**Given records**
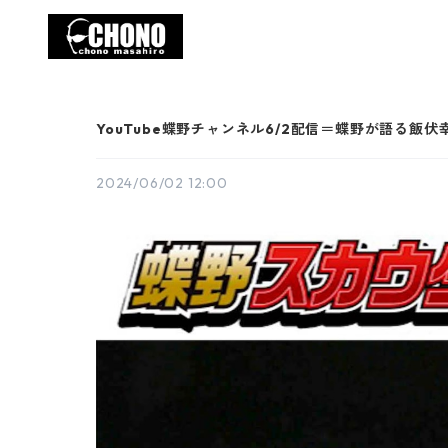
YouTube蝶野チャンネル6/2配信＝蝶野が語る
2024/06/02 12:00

--

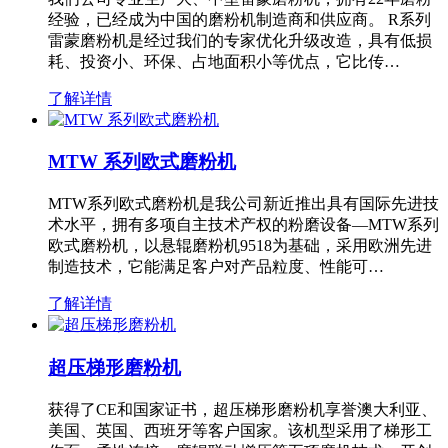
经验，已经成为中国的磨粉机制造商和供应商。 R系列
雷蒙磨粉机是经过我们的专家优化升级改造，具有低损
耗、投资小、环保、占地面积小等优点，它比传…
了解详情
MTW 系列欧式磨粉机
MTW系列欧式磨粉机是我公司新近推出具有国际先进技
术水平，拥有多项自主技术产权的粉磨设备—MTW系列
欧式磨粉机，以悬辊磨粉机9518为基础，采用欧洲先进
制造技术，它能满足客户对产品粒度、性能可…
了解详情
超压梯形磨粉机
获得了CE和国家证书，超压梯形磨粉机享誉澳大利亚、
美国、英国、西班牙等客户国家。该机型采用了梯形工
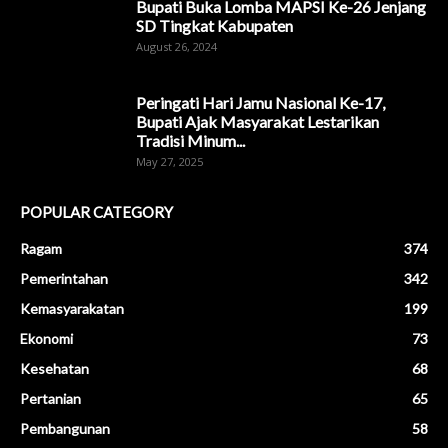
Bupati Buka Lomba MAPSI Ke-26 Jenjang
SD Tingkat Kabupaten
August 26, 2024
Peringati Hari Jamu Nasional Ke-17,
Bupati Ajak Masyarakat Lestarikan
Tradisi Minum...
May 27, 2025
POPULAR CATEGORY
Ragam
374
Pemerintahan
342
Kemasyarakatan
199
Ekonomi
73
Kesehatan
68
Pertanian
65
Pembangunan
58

**Work instruction**
In the data above, the stretch from the line with "经验，已经成为中国的磨粉机制造商和供应商。 R系列" through the line with "Bupati Buka Lomba MAPSI Ke-26 Jenjang" is to be returned exactly, minus any pictures.

**Solution**
经验，已经成为中国的磨粉机制造商和供应商。 R系列
雷蒙磨粉机是经过我们的专家优化升级改造，具有低损
耗、投资小、环保、占地面积小等优点，它比传…
了解详情
MTW 系列欧式磨粉机
MTW系列欧式磨粉机是我公司新近推出具有国际先进技
术水平，拥有多项自主技术产权的粉磨设备—MTW系列
欧式磨粉机，以悬辊磨粉机9518为基础，采用欧洲先进
制造技术，它能满足客户对产品粒度、性能可…
了解详情
超压梯形磨粉机
获得了CE和国家证书，超压梯形磨粉机享誉澳大利亚、
美国、英国、西班牙等客户国家。该机型采用了梯形工
Bupati Buka Lomba MAPSI Ke-26 Jenjang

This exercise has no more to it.